Character Encoding --- Part 2: HTTP Auth

My last blog entry was about the character encoding problems I had with Klatschbase. Of course, there has to be a follow-up, since encoding problems are so ubiquitous.

I did a change to hunchentoot’s basic authorization method to allow utf-8 login name and password. As Edi Weitz pointed out in the hunchentoot mailinglist, this change is not standard compliant. Thinking about it, my assumptions were quite stupid. Why should the header, that is sent by the client, care about the standard encoding of the server. If the encoding could depend on anything, than it would be the content encoding. But this is for the body, and certainly not for a header field that might even appear before the content encoding definition.

Anyway, Edi Weitz’s post showed up the interesting parts of the concerned RFCs. RFC 2617 defines the basic auth itself. However, RFC 2616 defines how words of TEXT must be encoded, which basically says, that non-ISO-8859-1 characters must use RFC 2047 encoding.

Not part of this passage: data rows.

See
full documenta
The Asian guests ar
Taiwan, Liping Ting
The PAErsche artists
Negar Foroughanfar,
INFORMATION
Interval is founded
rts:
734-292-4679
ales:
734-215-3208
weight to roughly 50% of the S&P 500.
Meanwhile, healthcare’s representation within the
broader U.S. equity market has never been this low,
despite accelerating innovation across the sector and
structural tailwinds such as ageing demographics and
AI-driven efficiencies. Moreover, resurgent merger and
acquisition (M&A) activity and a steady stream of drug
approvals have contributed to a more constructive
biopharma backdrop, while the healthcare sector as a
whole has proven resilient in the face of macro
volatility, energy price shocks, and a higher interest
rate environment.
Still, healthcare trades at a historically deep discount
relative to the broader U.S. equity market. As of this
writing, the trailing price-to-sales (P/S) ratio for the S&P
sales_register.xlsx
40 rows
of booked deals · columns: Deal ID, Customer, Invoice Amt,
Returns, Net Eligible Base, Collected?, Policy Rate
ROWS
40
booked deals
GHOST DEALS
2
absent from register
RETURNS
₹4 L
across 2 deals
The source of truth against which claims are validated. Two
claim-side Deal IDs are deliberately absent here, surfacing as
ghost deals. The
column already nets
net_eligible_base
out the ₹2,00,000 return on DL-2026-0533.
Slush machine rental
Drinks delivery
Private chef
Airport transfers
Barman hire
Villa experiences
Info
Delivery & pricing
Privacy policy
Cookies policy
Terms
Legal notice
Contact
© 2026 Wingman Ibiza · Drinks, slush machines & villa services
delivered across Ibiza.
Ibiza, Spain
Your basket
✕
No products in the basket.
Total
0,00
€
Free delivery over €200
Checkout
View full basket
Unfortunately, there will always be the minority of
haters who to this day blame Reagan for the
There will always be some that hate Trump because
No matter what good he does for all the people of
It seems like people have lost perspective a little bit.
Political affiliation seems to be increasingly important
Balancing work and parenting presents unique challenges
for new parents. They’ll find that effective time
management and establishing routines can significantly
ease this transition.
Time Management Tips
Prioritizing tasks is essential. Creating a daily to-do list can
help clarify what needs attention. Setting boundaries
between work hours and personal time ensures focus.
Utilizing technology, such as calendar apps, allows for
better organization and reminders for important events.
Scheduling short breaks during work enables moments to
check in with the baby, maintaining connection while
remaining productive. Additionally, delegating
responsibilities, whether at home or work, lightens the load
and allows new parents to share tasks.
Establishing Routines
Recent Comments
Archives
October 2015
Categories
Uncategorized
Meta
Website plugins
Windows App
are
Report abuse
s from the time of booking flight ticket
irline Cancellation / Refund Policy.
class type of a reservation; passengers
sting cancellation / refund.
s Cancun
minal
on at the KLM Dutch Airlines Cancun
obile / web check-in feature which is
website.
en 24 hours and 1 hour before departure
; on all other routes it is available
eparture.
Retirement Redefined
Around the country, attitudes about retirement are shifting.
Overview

The consequences are disturbing. RFC 2047 defines an encoding scheme, that itself might use Base 64. So you have a Base 64 encoded string inside a Base 64 encoded string. It’s a bit overhead, but that’s not the bad part. A big problem in RFC 2047 IMHO is the restriction that encoded words have to be no longer than 75 charcters. If you want to encode more, you must use multi-line fields. Combined with a variable length encoding, this is messy. If you want to use some other library that takes care of the actual encoding of the characters to octets, you only have the choice to assume the worst case, i.e., that each character takes up the maximum number of bytes it can (4 for UTF-8 and UTF-16). In sum, this yields a lot of overhead.

And I somehow doubt that a lot of HTTP clients and servers implement this correctly or at all. Most HTTP software will probably simply assume ISO-8859-1 encoded credentials. But with the rising of more and more REST APIs this will become a real issue.

I have started an ASDF-installable library called CL-RFC2047 to handle this de- and encoding according to the RFC. It only works on strings, but you probably don’t want to handle data with such an encoding that does not easily fit into memory. I also ported the encoding function to javascript, so I can use it in Klatschbase on the client side.

For the server side, I once again patched Hunchentoot’s authentication method:

(defun authorization (&optional (request *request*))
  "Returns as two values the user and password \(if any) as encoded in
the 'AUTHORIZATION' header.  Returns NIL if there is no such header."
  (let* ((authorization (header-in :authorization request))
         (start (and authorization
                     (> (length authorization) 5)
                     (string-equal "Basic" authorization :end2 5)
                     (scan "\\S" authorization :start 5))))
    (when start
      (destructuring-bind (&optional user password)
      (split ":" (base64:base64-string-to-string
              (subseq authorization start)))
    (labels ((decode (str)
           (if (and (> (length str) 2)
                (string= "=?" str :end2 2))
               (cl-rfc2047:decode str)
      (values (decode user) (decode password)))))))

There is still a problem here: The RFC defines username and password as *TEXT, which means, they could be split up, meaning that encoded and non-encoded text can be mixed. The above method just assumes that the whole text (i.e., username or password) is either unecoded or encoded.

And by the way: Another consequence is that the username must not contain a collon. I think that could have been avoided if username and password would have been two colon seperated fields that are Base 64 encoded, instead of having the whole thing Base 64 encoded.

I do not want to rant about the HTTP protocol here. It is a really great protocol. I just wanted to comment on a problem I had here.